--- START ---

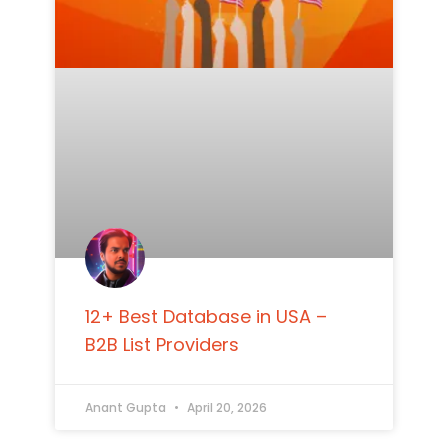
12+ Best Database in USA –
B2B List Providers
Anant Gupta
April 20, 2026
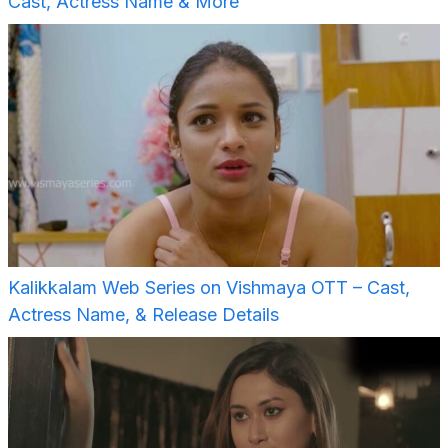
Cast, Actress Name & More
Kalikkalam Web Series on Vishmaya OTT – Cast,
Actress Name, & Release Details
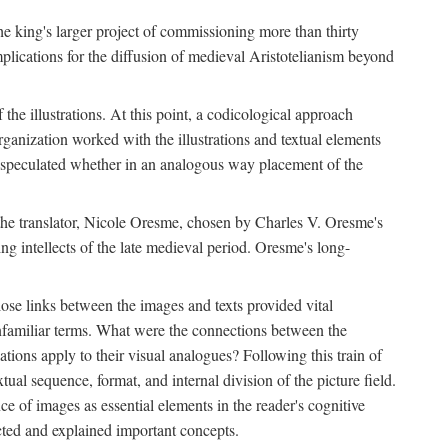
 the king's larger project of commissioning more than thirty
plications for the diffusion of medieval Aristotelianism beyond
the illustrations. At this point, a codicological approach
rganization worked with the illustrations and textual elements
I speculated whether in an analogous way placement of the
f the translator, Nicole Oresme, chosen by Charles V. Oresme's
g intellects of the late medieval period. Oresme's long-
ose links between the images and texts provided vital
 unfamiliar terms. What were the connections between the
ations apply to their visual analogues? Following this train of
xtual sequence, format, and internal division of the picture field.
 of images as essential elements in the reader's cognitive
ected and explained important concepts.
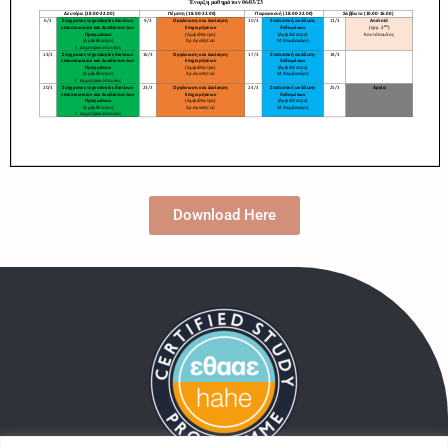
Download Here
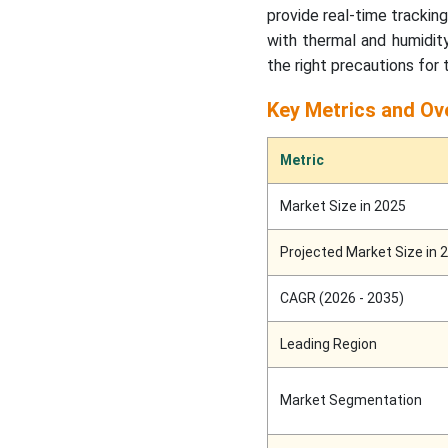
provide real-time trackin
with thermal and humidity
the right precautions for
Key Metrics and Ov
Metric
Market Size in 2025
Projected Market Size in 
CAGR (2026 - 2035)
Leading Region
Market Segmentation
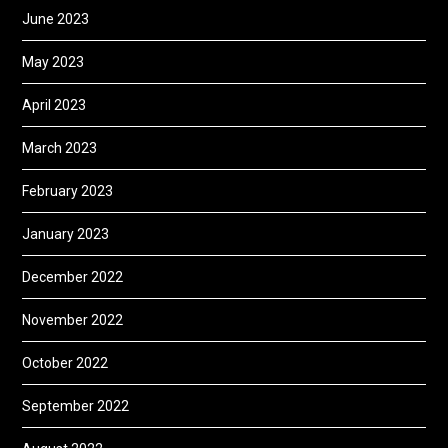
June 2023
May 2023
April 2023
March 2023
February 2023
January 2023
December 2022
November 2022
October 2022
September 2022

--- END ---

**Task goal:** Going through the entries above, tally each line that has the word "between". Answer with the number only.

**Written response:** 2